◆ TASK INSTRUCTIONS ◆
Reproduce all of the data below without alteration; exclude every picture.

(Stored dataset items)
__________________________________________________
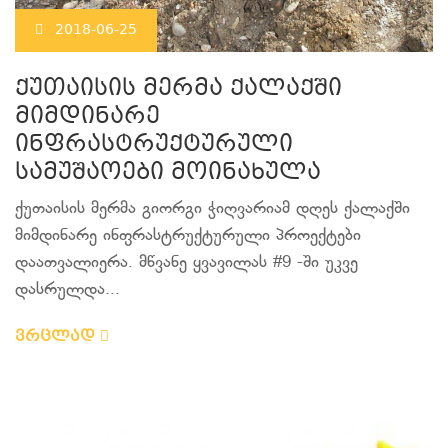
2018-06-25
ქუთაისის მერმა ქალაქში
მიმდინარე
ინფრასტრუქტურული
სამუშაოები მოინახულა
ქუთაისის მერმა გიორგი ჭიღვარიამ დღეს ქალაქში
მიმდინარე ინფრასტრუქტურული პროექტები
დაათვალიერა. მწვანე ყვავილას #9 -ში უკვე
დასრულდა...
ვრცლად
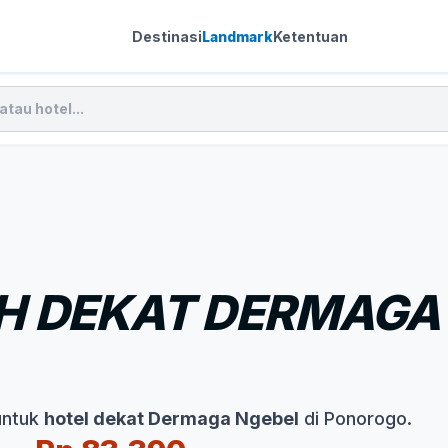
Destinasi
Landmark
Ketentuan
H DEKAT DERMAGA 
untuk
hotel dekat Dermaga Ngebel
di Ponorogo.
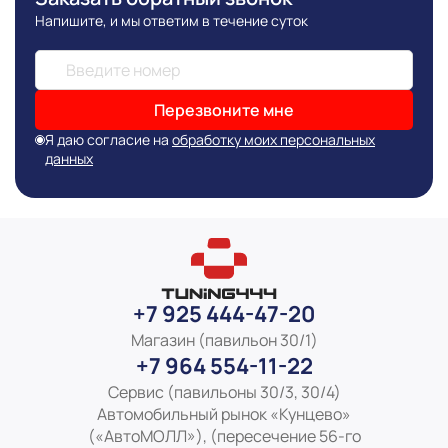
Напишите, и мы ответим в течение суток
Перезвоните мне
Я даю согласие на
обработку моих персональных
данных
+7 925 444-47-20
Магазин (павильон 30/1)
+7 964 554-11-22
Сервис (павильоны 30/3, 30/4)
Автомобильный рынок «Кунцево»
(«АвтоМОЛЛ»), (пересечение 56-го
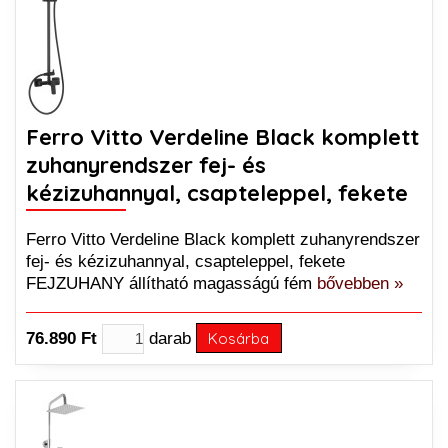
Ferro Vitto Verdeline Black komplett
zuhanyrendszer fej- és
kézizuhannyal, csapteleppel, fekete
Ferro Vitto Verdeline Black komplett zuhanyrendszer
fej- és kézizuhannyal, csapteleppel, fekete
FEJZUHANY állítható magasságú fém
bővebben »
76.890 Ft
darab
Kosárba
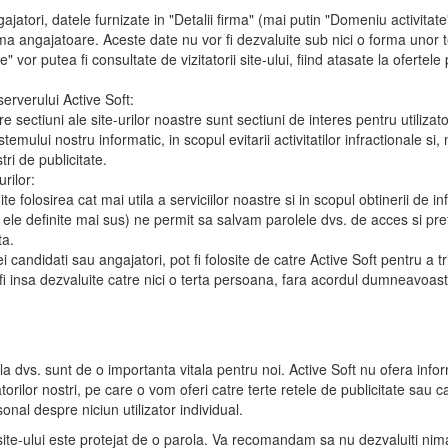
gajatori
, datele furnizate in "Detalii firma" (mai putin "Domeniu activitate"
rma angajatoare. Aceste date nu vor fi dezvaluite sub nici o forma unor ter
" vor putea fi consultate de vizitatorii site-ului, fiind atasate la ofertel
serverului Active Soft:
re sectiuni ale site-urilor noastre sunt sectiuni de interes pentru utiliz
sistemului nostru informatic, in scopul evitarii activitatilor infractionale s
tri de publicitate.
rilor:
e folosirea cat mai utila a serviciilor noastre si in scopul obtinerii de i
 ele definite mai sus) ne permit sa salvam parolele dvs. de acces si prefer
ta.
ei candidati sau angajatori, pot fi folosite de catre Active Soft pentru a tr
 fi insa dezvaluite catre nici o terta persoana, fara acordul dumneavoa
e la dvs. sunt de o importanta vitala pentru noi. Active Soft nu ofera inf
lizatorilor nostri, pe care o vom oferi catre terte retele de publicitate sa
sonal despre niciun utilizator individual.
l site-ului este protejat de o parola. Va recomandam sa nu dezvaluiti ni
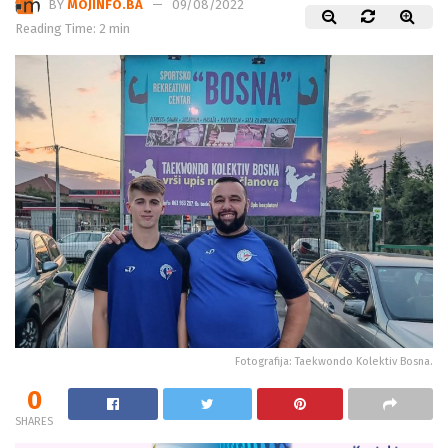
BY
MOJINFO.BA
09/08/2022
Reading Time: 2 min
Fotografija: Taekwondo Kolektiv Bosna.
0
SHARES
__________________________________________________
◆ REPLY TO THE TASK ◆
2018-06-25
ქუთაისის მერმა ქალაქში
მიმდინარე
ინფრასტრუქტურული
სამუშაოები მოინახულა
ქუთაისის მერმა გიორგი ჭიღვარიამ დღეს ქალაქში
მიმდინარე ინფრასტრუქტურული პროექტები
დაათვალიერა. მწვანე ყვავილას #9 -ში უკვე
დასრულდა...
ვრცლად
Destinasi
Landmark
Ketentuan
H DEKAT DERMAGA 
untuk
hotel dekat Dermaga Ngebel
di Ponorogo.
Напишите, и мы ответим в течение суток
Перезвоните мне
Я даю согласие на
обработку моих персональных
данных
+7 925 444-47-20
Магазин (павильон 30/1)
+7 964 554-11-22
Сервис (павильоны 30/3, 30/4)
Автомобильный рынок «Кунцево»
(«АвтоМОЛЛ»), (пересечение 56-го
Ferro Vitto Verdeline Black komplett
zuhanyrendszer fej- és
kézizuhannyal, csapteleppel, fekete
Ferro Vitto Verdeline Black komplett zuhanyrendszer
fej- és kézizuhannyal, csapteleppel, fekete
FEJZUHANY állítható magasságú fém
bővebben »
76.890 Ft
darab
Kosárba
gajatori
, datele furnizate in "Detalii firma" (mai putin "Domeniu activitate"
rma angajatoare. Aceste date nu vor fi dezvaluite sub nici o forma unor ter
" vor putea fi consultate de vizitatorii site-ului, fiind atasate la ofertel
serverului Active Soft:
re sectiuni ale site-urilor noastre sunt sectiuni de interes pentru utiliz
sistemului nostru informatic, in scopul evitarii activitatilor infractionale s
tri de publicitate.
rilor:
e folosirea cat mai utila a serviciilor noastre si in scopul obtinerii de i
 ele definite mai sus) ne permit sa salvam parolele dvs. de acces si prefer
ta.
ei candidati sau angajatori, pot fi folosite de catre Active Soft pentru a tr
 fi insa dezvaluite catre nici o terta persoana, fara acordul dumneavoa
e la dvs. sunt de o importanta vitala pentru noi. Active Soft nu ofera inf
lizatorilor nostri, pe care o vom oferi catre terte retele de publicitate sa
sonal despre niciun utilizator individual.
l site-ului este protejat de o parola. Va recomandam sa nu dezvaluiti ni
BY
MOJINFO.BA
09/08/2022
Reading Time: 2 min
Fotografija: Taekwondo Kolektiv Bosna.
0
SHARES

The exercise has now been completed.